Hogfish, named for their long, pig-like snouts, which they use to graze for crustaceans underneath the sand, are tasty to humans, sharks and barracuda alike, making their ability to camouflage paramount to their survival. These fish are typically found throughout the Caribbean and from North Carolina to Bermuda as well as the northern coast of South America.
“In the case of color-changing animals that frequently do this for camouflage to hide from predators it’s a life or death decision and they need a way of monitoring the quality of their performance,” Schweikert explained. “In physiology we call this a feedback system, sensory feedback. It’s a way of monitoring our own performance.”
This incredible feedback system could aid the ever-evolving world of artificial intelligence.
From robotic vacuum cleaners and self-driving cars to voice-activated systems like Amazon Echo or Apple’s Siri, smart systems use sensory feedback to understand their own performance.
“Basically, by looking at how systems like in the skin of these fish, how they’re organized, how they work, we can take those kinds of principles and develop our new solutions to that kind of technological problem,” Schweikert said.
This is all a result of a fishing trip she went on in the Florida Keys roughly seven years ago while a graduate student at the Florida Institute of Technology.

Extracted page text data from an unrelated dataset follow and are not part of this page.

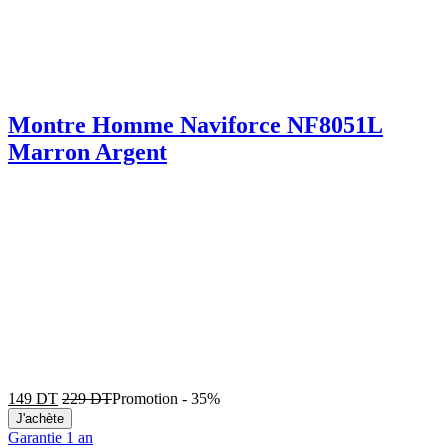
Montre Homme Naviforce NF8051L
Marron Argent
149
DT
229
DT
Promotion
-
35%
J'achète
Garantie 1 an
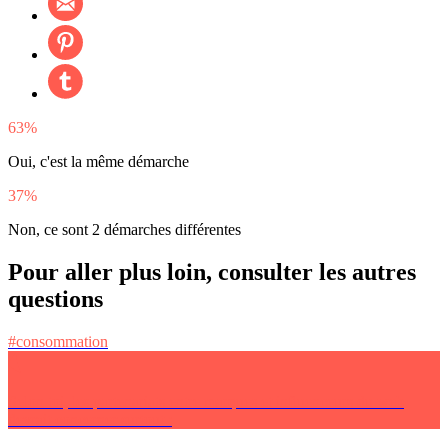
63%
Oui, c'est la même démarche
37%
Non, ce sont 2 démarches différentes
Pour aller plus loin, consulter les autres
questions
#consommation
Selon toi, les partenariats entre marques et influenceurs du web
devrait concerner surtout :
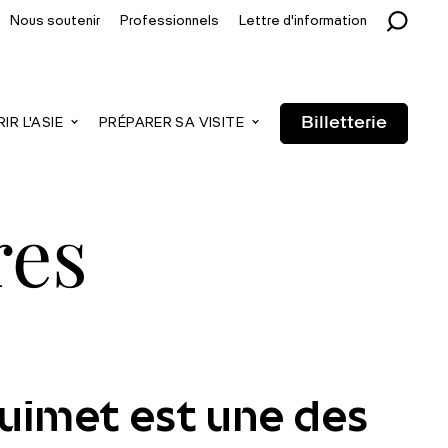
Nous soutenir
Professionnels
Lettre d'information
Billetterie
R L'ASIE
PRÉPARER SA VISITE
res
Guimet est une des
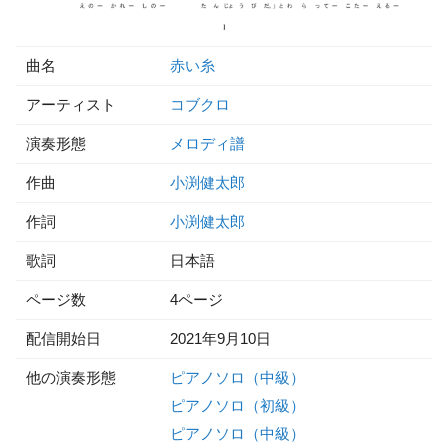
曲名
赤い糸
アーティスト
コブクロ
演奏形態
メロディ譜
作曲
小渕健太郎
作詞
小渕健太郎
歌詞
日本語
ページ数
4ページ
配信開始日
2021年9月10日
他の演奏形態
ピアノソロ（中級）
ピアノソロ（初級）
ピアノソロ（中級）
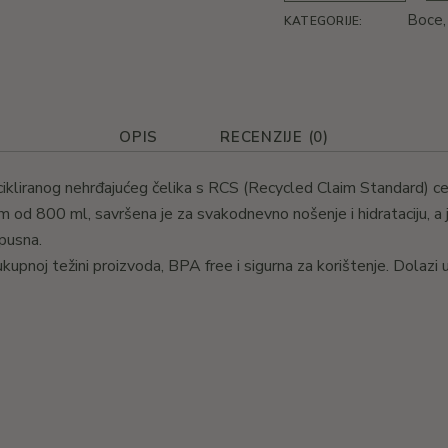
Boce
KATEGORIJE:
OPIS
RECENZIJE (0)
ikliranog nehrđajućeg čelika s RCS (Recycled Claim Standard) certi
m od 800 ml, savršena je za svakodnevno nošenje i hidrataciju, a 
pusna.
ukupnoj težini proizvoda, BPA free i sigurna za korištenje. Dolaz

She caught a hogfish, and, after it died, she picked it up to find the side of the fish that had been facing the boat’s deck had taken on a white color and a bit of a pattern that matched the deck itself.
“There’s many color-changing animals in nature that do unbelievable displays of color change, but what surprised me was the fact that this color change happened post mortem in this animal and it made me think that the skin could do this maybe independently of the eyes and of the whole system,” Schweikert said.
By that time scientists knew that virtually all animals that change their skin color to camouflage have light-detecting systems, or “visual systems.”
But no one understood why.
To be crystal clear, Schweikert said, she now knows that the color-change she witnessed on the boat several years ago was a response simply to the pressure or temperature of the boat deck.
“That experience gave me the idea to investigate skin further,” she said.
Through her postdoctoral years at Duke University and Florida International University she collected data, which she then shared once she was hired at UNCW with students she recruited to launch a research program to collect the data would answer her question of “why.”
Doctoral candidate Lydia Naughton, who, along with undergraduate Jacob Bolin co-authored the hogfish study with Schweikert, is further investigating the characteristics of the novel cells in those fish. Maureen Howard, an honors student, is studying light sensing systems in the skin of flounder.